From the Baldwin Collection of Canadiana comes a new exhibit that looks at moral reform in a TORONTO facing rapid growth and industrialization at the turn-of-the-century. ‘Vice & Virtue’ explores changing attitudes and regulation of alcohol, tobacco, drugs, gambling, homosexuality, delinquency and prostitution in the late 19th and early 20th century.
ABOVE – a collection of scandal newspapers published in TORONTO, 1950’s and 60’s. Life could be ruined if you appeared in one of these.
ABOVE – ‘Of TORONTO the Good: A Social Study’ by C.S. Clark, 1898’. Clark includes vivid descriptions and addresses of popular brothels. He makes an argument for the legalization of prostitution in the city.
ABOVE – Temperance Lesson 1-12, ca1912. Temperance organizations produced this set of twelve posters featuring some questionable facts and figures about the effects of alcohol on the body. Meanwhile TORONTO’s breweries were doing a healthy business locally and internationally.

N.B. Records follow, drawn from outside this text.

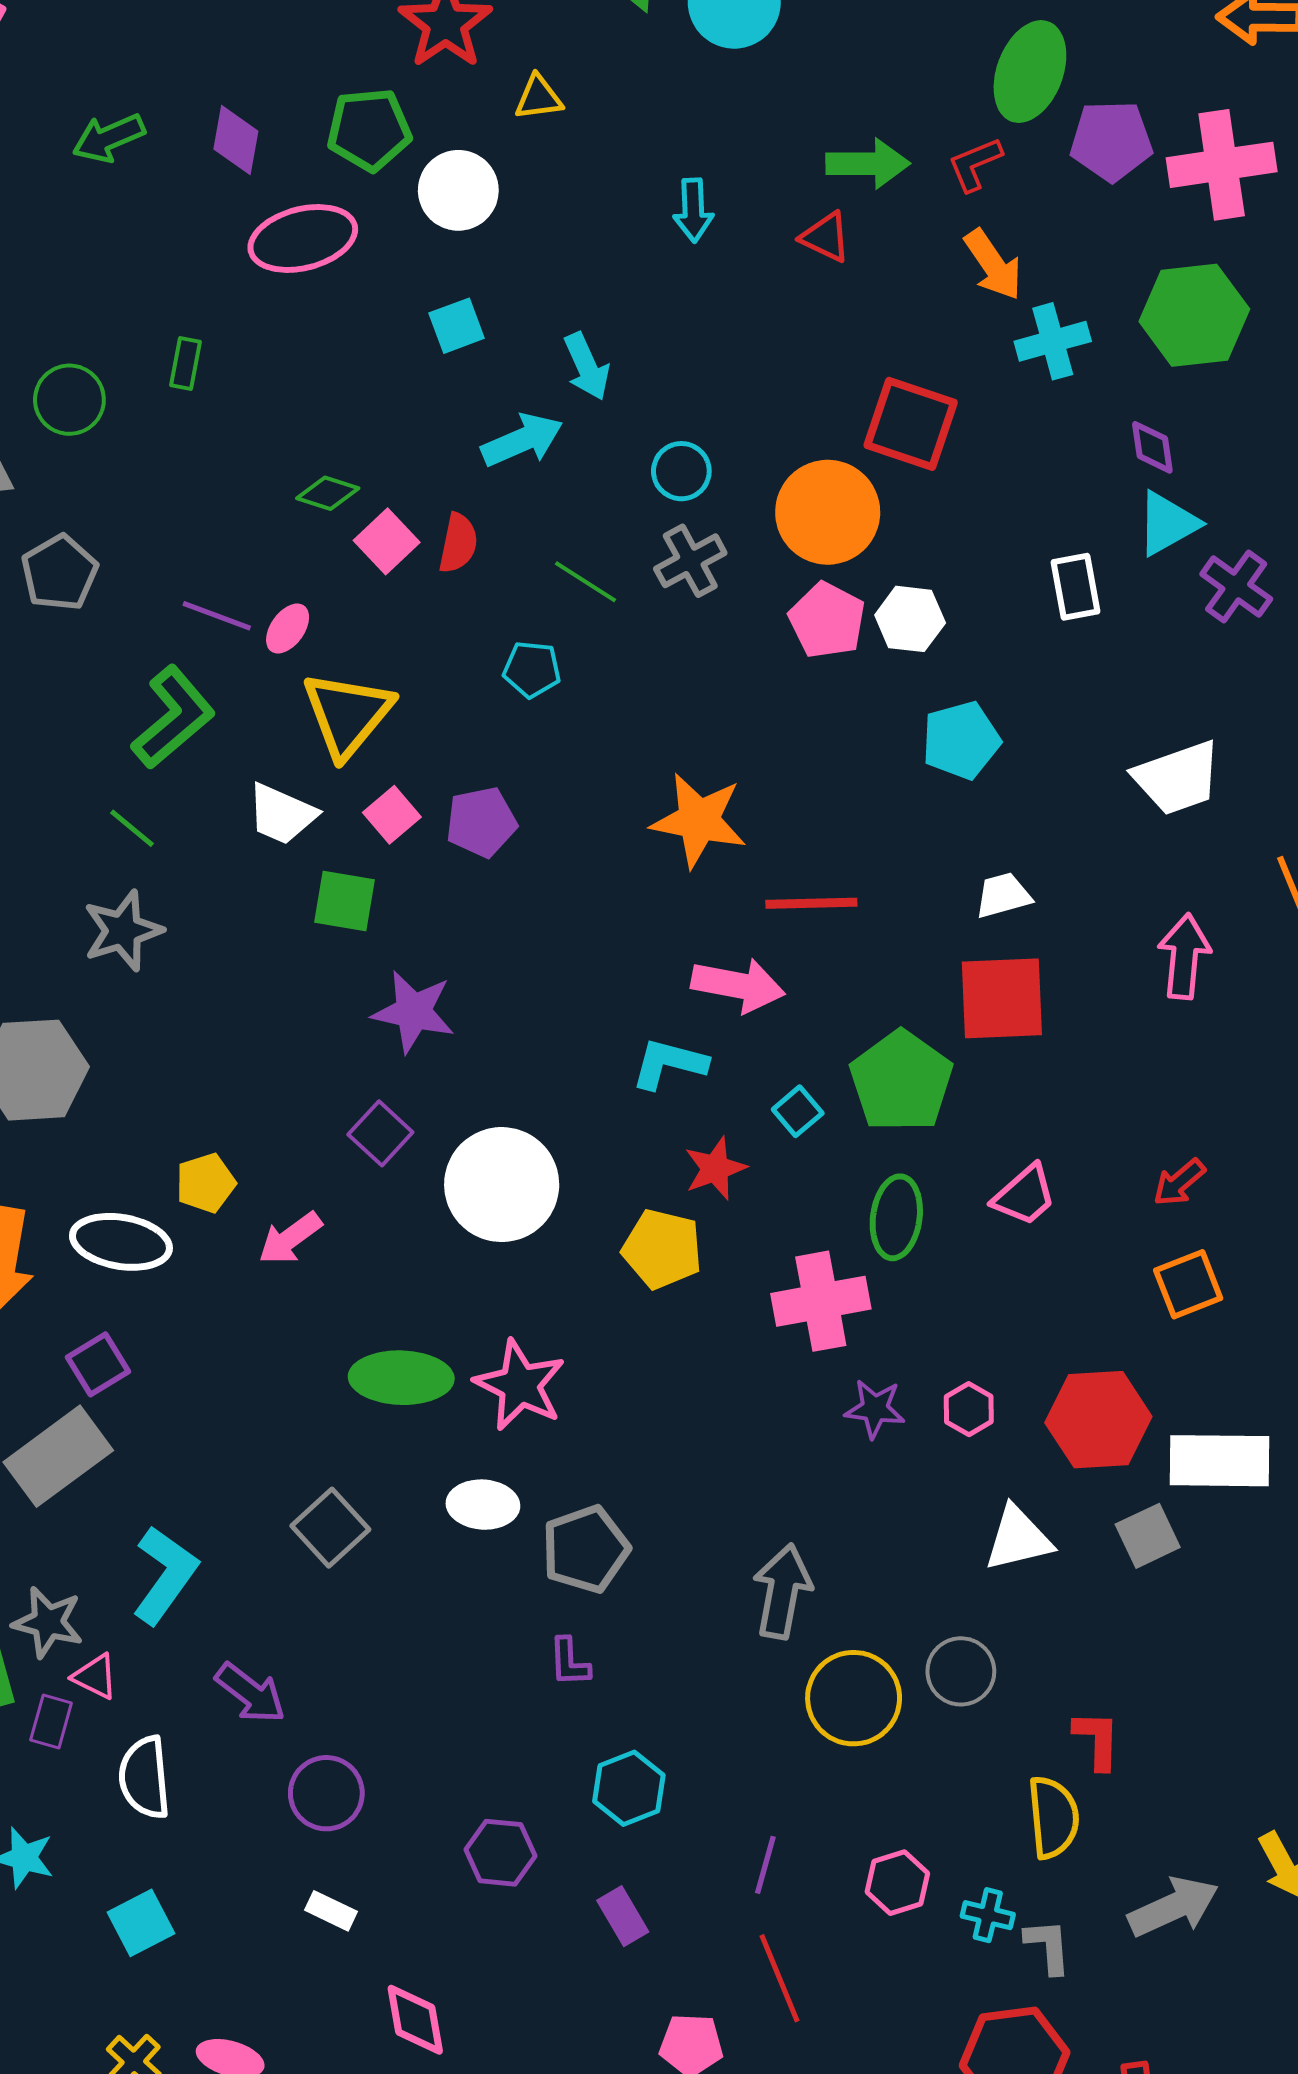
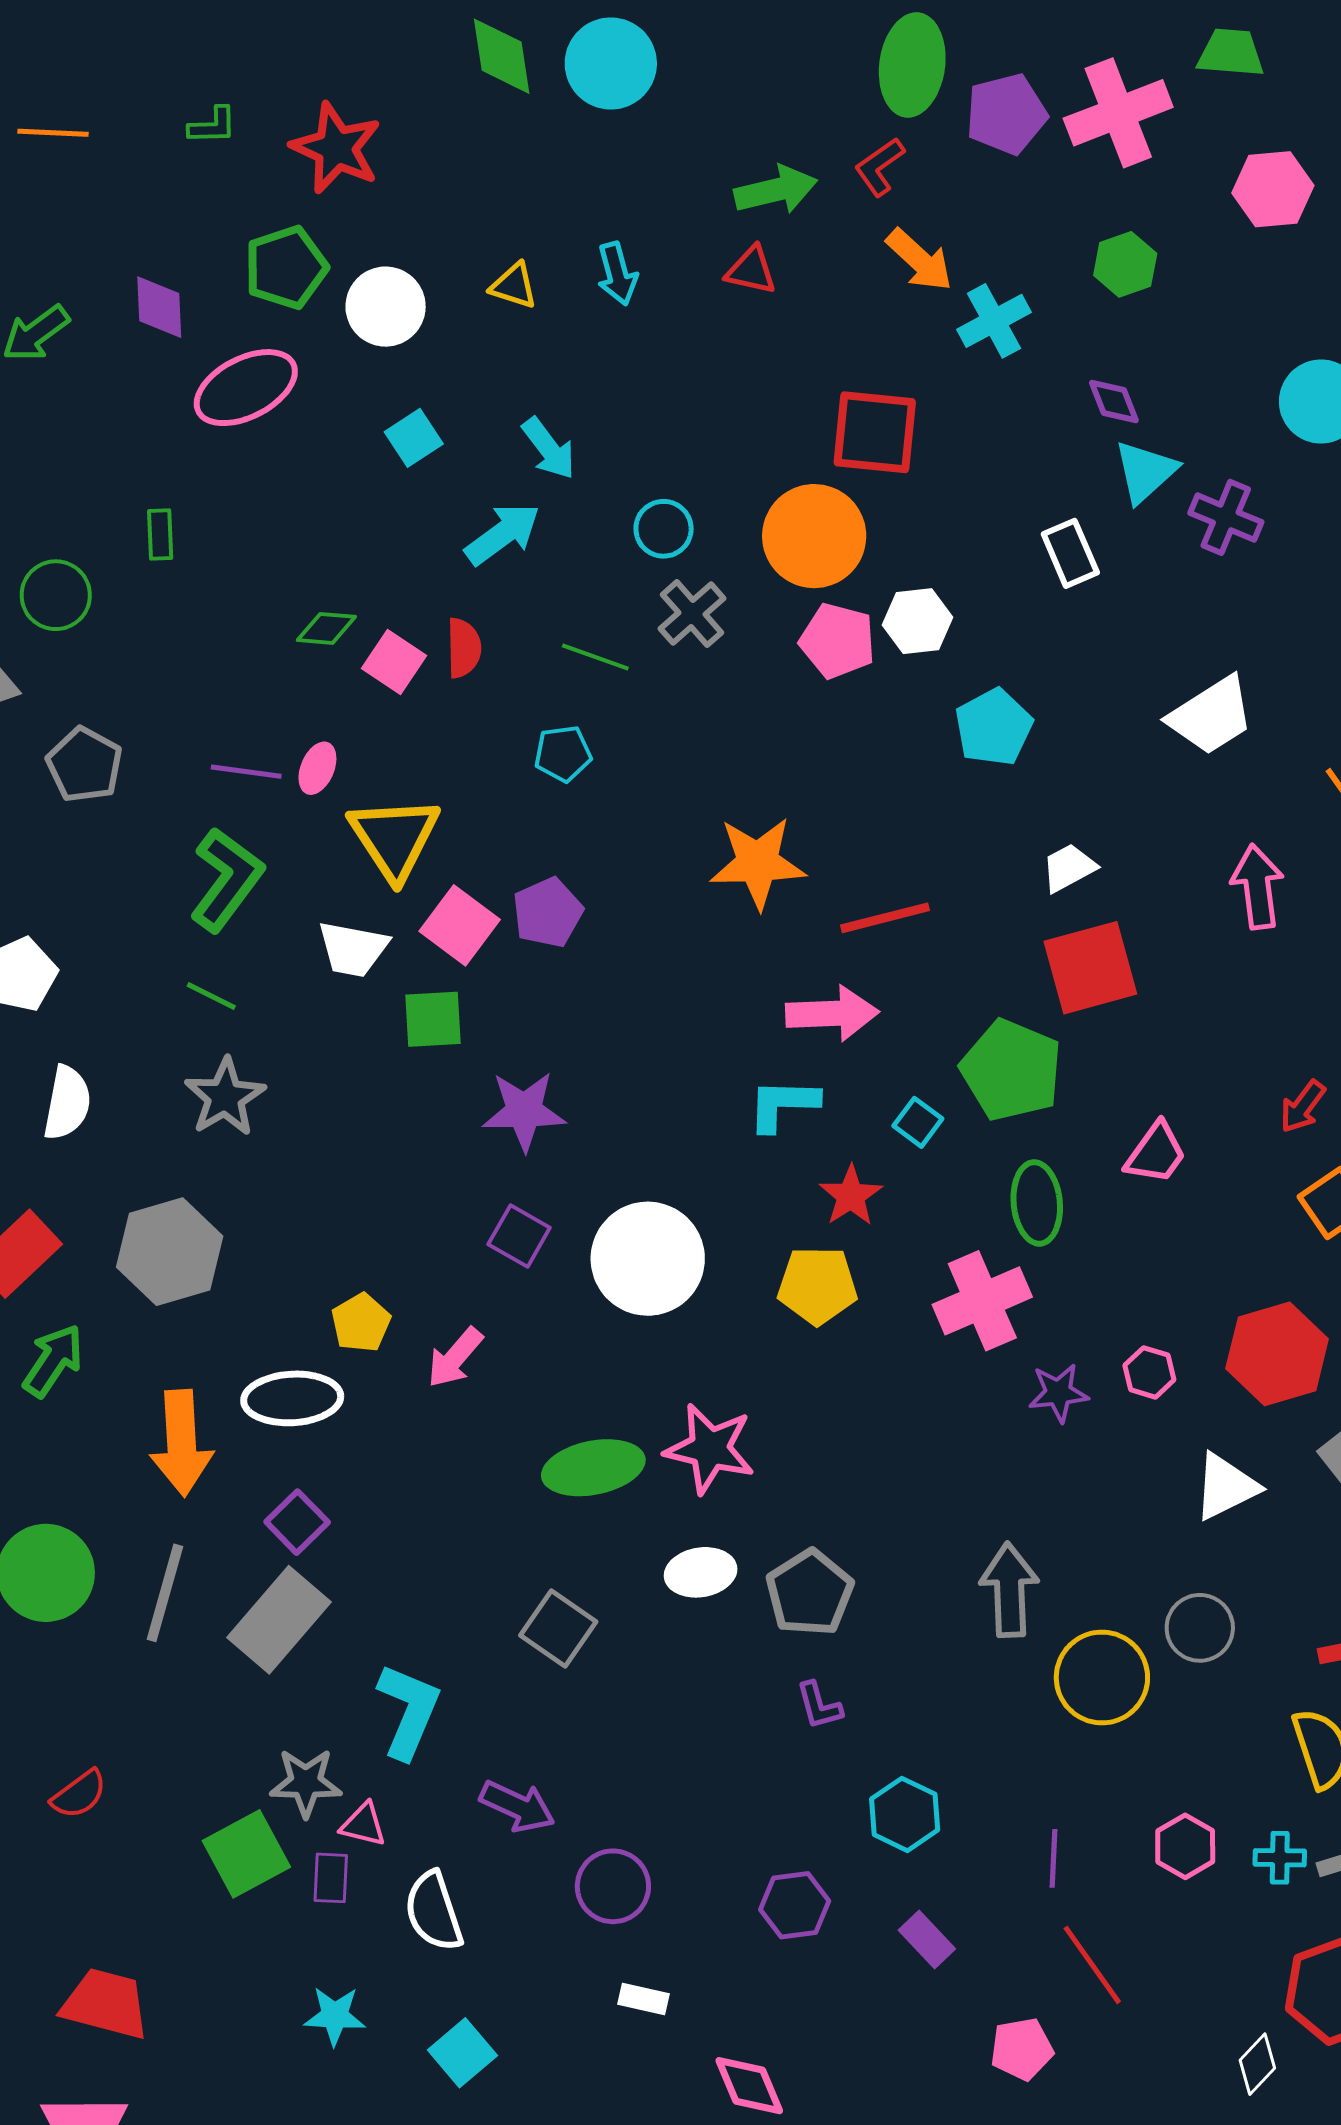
yellow triangle: (539, 98) -> (514, 286), moved, turned 38
green hexagon: (1194, 315) -> (1125, 264), size x0.6
pink square: (392, 815) -> (460, 925), size x1.4

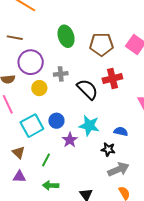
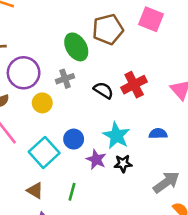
green ellipse: (66, 36) -> (76, 47), moved
red cross: (112, 79) -> (134, 85), moved
black semicircle: (87, 89) -> (103, 90), size x0.7
cyan star: (89, 126) -> (116, 136), turned 30
black star: (108, 149) -> (123, 164), moved

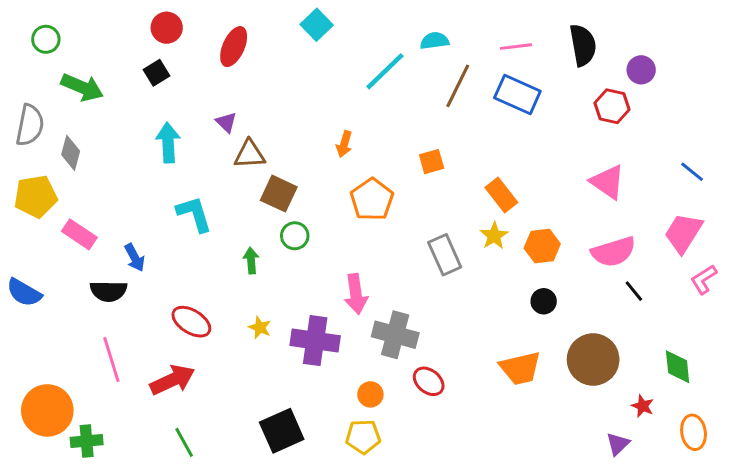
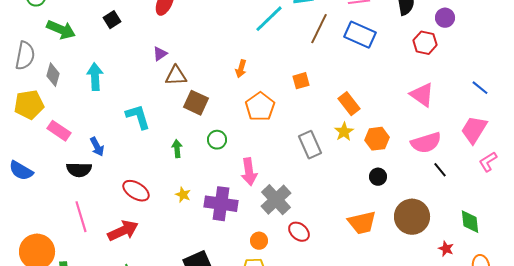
purple triangle: (226, 122) -> (160, 54), turned 42
cyan arrow: (168, 143) -> (95, 77), moved
green circle: (295, 236) -> (217, 140), moved
gray cross: (395, 335) -> (276, 200), turned 32

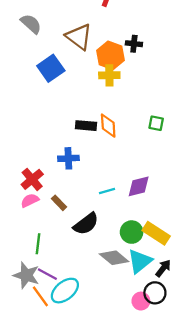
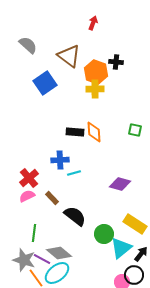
purple diamond: (139, 186) -> (120, 184), turned 30
cyan line: (107, 191) -> (74, 173), moved
black semicircle: (86, 224) -> (75, 216), turned -105
green circle: (132, 232) -> (104, 234), moved
gray diamond: (114, 258) -> (59, 253), moved

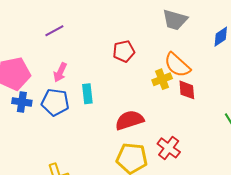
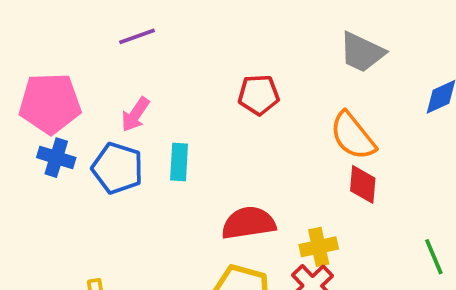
yellow cross: (162, 79) -> (319, 247), moved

ABOVE – police raid on an ‘erotic’ art show in 1965
ABOVE – pamphlet written by social reformer J. J. KELSO, founder of the TORONTO Humane Society & Children’s Aid Society in 1891. “Most of the juvenile offenders come from the ranks of the street hawkers, the vast majority of whom have nothing before them but a vagabond life.”
The Library’s exhibition has now ended, but it gave us considerable insight into “TORONTO the (not so) Good”.